» **Exercise data**
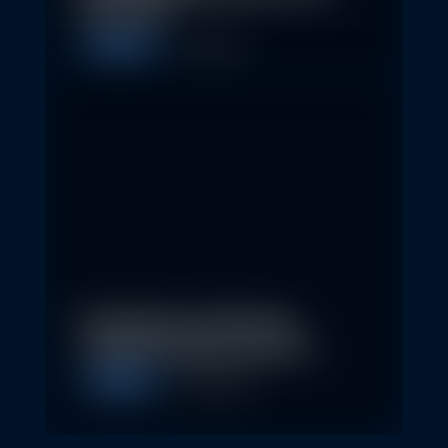
Erste AM…
Allgemein
1. May 2026
Nachhaltige Geldanlagen
schließen Rendite nicht aus
Allgemein
28. April 2026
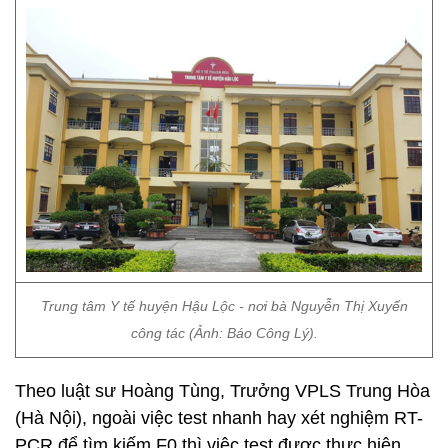
Trung tâm Y tế huyện Hậu Lộc - nơi bà Nguyễn Thị Xuyến
công tác (Ảnh: Báo Công Lý).
Theo luật sư Hoàng Tùng, Trưởng VPLS Trung Hòa
(Hà Nội), ngoài việc test nhanh hay xét nghiệm RT-
PCR để tìm kiếm F0 thì việc test được thực hiện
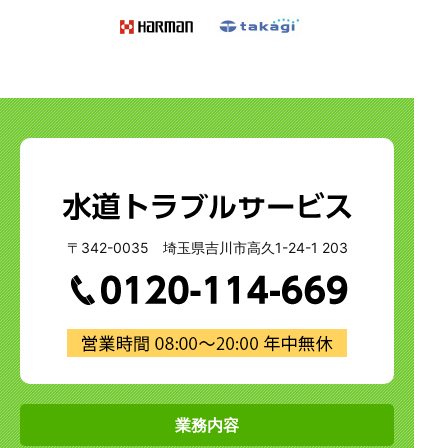
〒342-0035 埼玉県吉川市高久1-24-1 203
業務内容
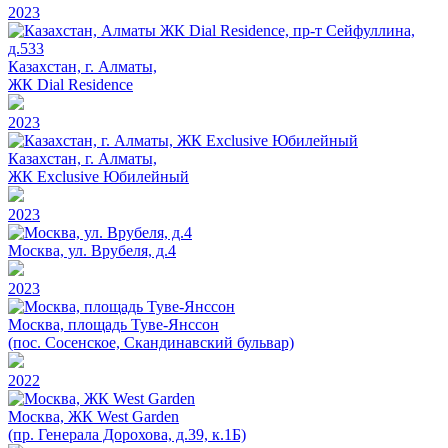
2023
Казахстан, г. Алматы,
ЖК Dial Residence
2023
Казахстан, г. Алматы,
ЖК Exclusive Юбилейный
2023
Москва, ул. Врубеля, д.4
2023
Москва, площадь Туве-Янссон
(пос. Сосенское, Скандинавский бульвар)
2022
Москва, ЖК West Garden
(пр. Генерала Дорохова, д.39, к.1Б)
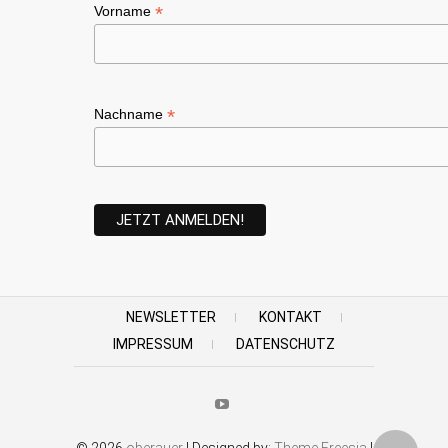
*
Vorname
*
Nachname
NEWSLETTER
KONTAKT
IMPRESSUM
DATENSCHUTZ
Youtube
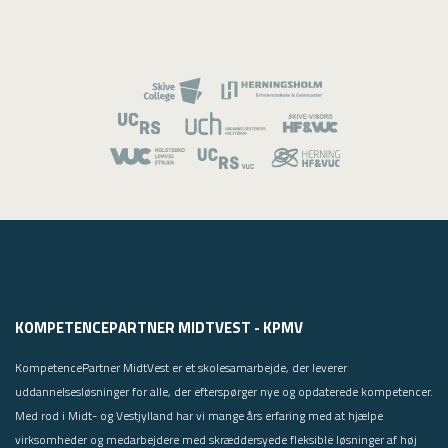
KOMPETENCEPARTNER MIDTVEST - KPMV
KompetencePartner MidtVest er et skolesamarbejde, der leverer
uddannelsesløsninger for alle, der efterspørger nye og opdaterede kompetencer.
Med rod i Midt- og Vestjylland har vi mange års erfaring med at hjælpe
virksomheder og medarbejdere med skræddersyede fleksible løsninger af høj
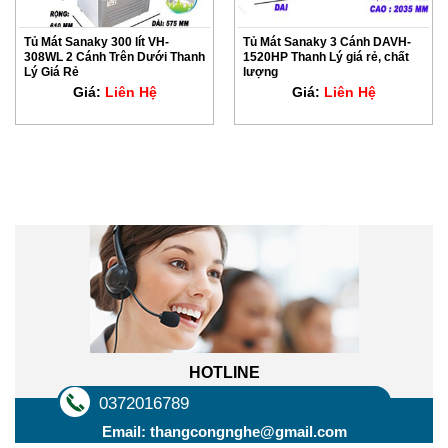
Tủ Mát Sanaky 300 lít VH-
Tủ Mát Sanaky 3 Cánh DAVH-
308WL 2 Cánh Trên Dưới Thanh
1520HP Thanh Lý giá rẻ, chất
Lý Giá Rẻ
lượng
Giá:
Liên Hệ
Giá:
Liên Hệ
Liên hệ trực tuyến
HOTLINE
0372016789
Email:
thangcongnghe@gmail.com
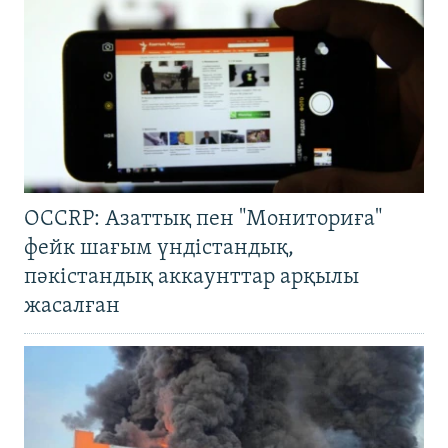
OCCRP: Азаттық пен "Мониториға"
фейк шағым үндістандық,
пәкістандық аккаунттар арқылы
жасалған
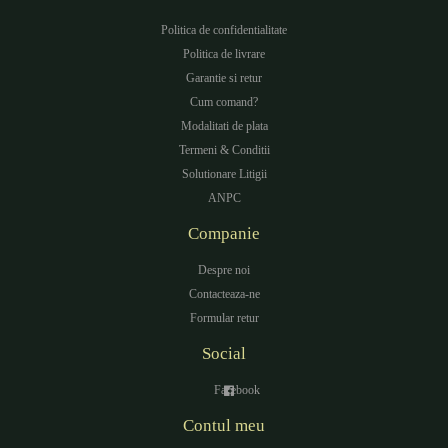
Politica de confidentialitate
Politica de livrare
Garantie si retur
Cum comand?
Modalitati de plata
Termeni & Conditii
Solutionare Litigii
ANPC
Companie
Despre noi
Contacteaza-ne
Formular retur
Social
Facebook
Contul meu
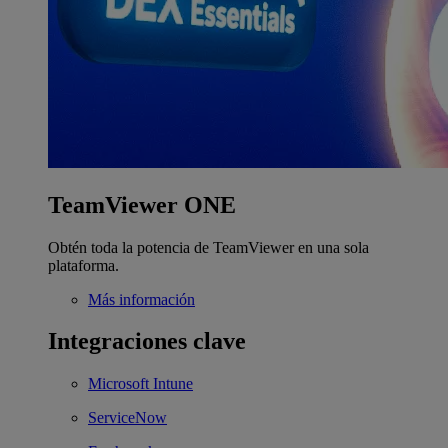
TeamViewer ONE
Obtén toda la potencia de TeamViewer en una sola
plataforma.
Más información
Integraciones clave
Microsoft Intune
ServiceNow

» **What to work on**
Without the pictures, repeat the listing exactly as it reads.

» **Exercise response**
Erste AM…
Allgemein
1. May 2026
Nachhaltige Geldanlagen
schließen Rendite nicht aus
Allgemein
28. April 2026
Trung tâm Y tế huyện Hậu Lộc - nơi bà Nguyễn Thị Xuyến
công tác (Ảnh: Báo Công Lý).
Theo luật sư Hoàng Tùng, Trưởng VPLS Trung Hòa
(Hà Nội), ngoài việc test nhanh hay xét nghiệm RT-
PCR để tìm kiếm F0 thì việc test được thực hiện
〒342-0035 埼玉県吉川市高久1-24-1 203
業務内容
2023
Казахстан, г. Алматы,
ЖК Dial Residence
2023
Казахстан, г. Алматы,
ЖК Exclusive Юбилейный
2023
Москва, ул. Врубеля, д.4
2023
Москва, площадь Туве-Янссон
(пос. Сосенское, Скандинавский бульвар)
2022
Москва, ЖК West Garden
(пр. Генерала Дорохова, д.39, к.1Б)
*
Vorname
*
Nachname
NEWSLETTER
KONTAKT
IMPRESSUM
DATENSCHUTZ
Youtube
KOMPETENCEPARTNER MIDTVEST - KPMV
KompetencePartner MidtVest er et skolesamarbejde, der leverer
uddannelsesløsninger for alle, der efterspørger nye og opdaterede kompetencer.
Med rod i Midt- og Vestjylland har vi mange års erfaring med at hjælpe
virksomheder og medarbejdere med skræddersyede fleksible løsninger af høj
Tủ Mát Sanaky 300 lít VH-
Tủ Mát Sanaky 3 Cánh DAVH-
308WL 2 Cánh Trên Dưới Thanh
1520HP Thanh Lý giá rẻ, chất
Lý Giá Rẻ
lượng
Giá:
Liên Hệ
Giá:
Liên Hệ
Liên hệ trực tuyến
HOTLINE
0372016789
Email:
thangcongnghe@gmail.com
OCCRP: Азаттық пен "Мониториға"
фейк шағым үндістандық,
пәкістандық аккаунттар арқылы
жасалған
Politica de confidentialitate
Politica de livrare
Garantie si retur
Cum comand?
Modalitati de plata
Termeni & Conditii
Solutionare Litigii
ANPC
Companie
Despre noi
Contacteaza-ne
Formular retur
Social
Facebook
Contul meu
TeamViewer ONE
Obtén toda la potencia de TeamViewer en una sola
plataforma.
Más información
Integraciones clave
Microsoft Intune
ServiceNow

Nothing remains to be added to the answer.